- DIRECTIONS FOR THIS TASK
May I have the line containing "hypothetical question." and every line after it through the end of the data, repeated exactly and with no other lines?

--- EXTRACTED DATA ---

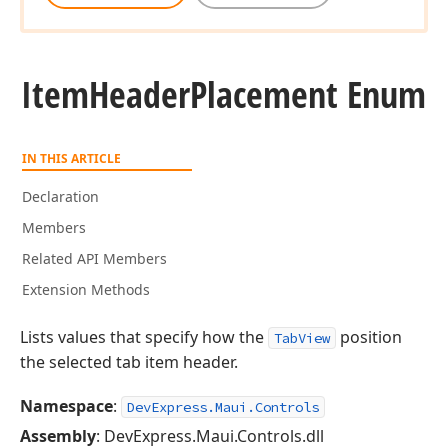
Item
Header
Placement Enum
IN THIS ARTICLE
Declaration
Members
Related API Members
Extension Methods
Lists values that specify how the
position
TabView
the selected tab item header.
Namespace
:
DevExpress.Maui.Controls
Assembly
: DevExpress.Maui.Controls.dll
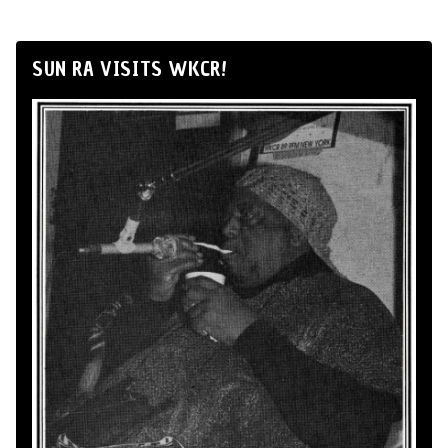
SUN RA VISITS WKCR!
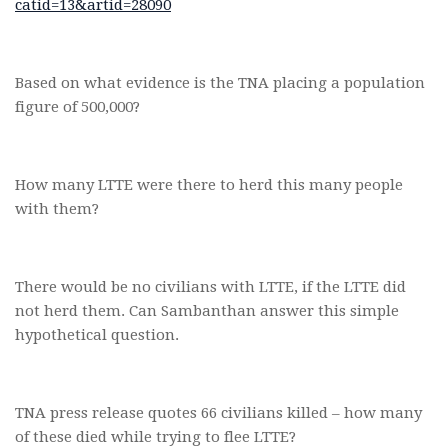
catid=13&artid=28090
Based on what evidence is the TNA placing a population
figure of 500,000?
How many LTTE were there to herd this many people
with them?
There would be no civilians with LTTE, if the LTTE did
not herd them. Can Sambanthan answer this simple
hypothetical question.
TNA press release quotes 66 civilians killed – how many
of these died while trying to flee LTTE?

---

- EXERCISE ANSWER
hypothetical question.
TNA press release quotes 66 civilians killed – how many
of these died while trying to flee LTTE?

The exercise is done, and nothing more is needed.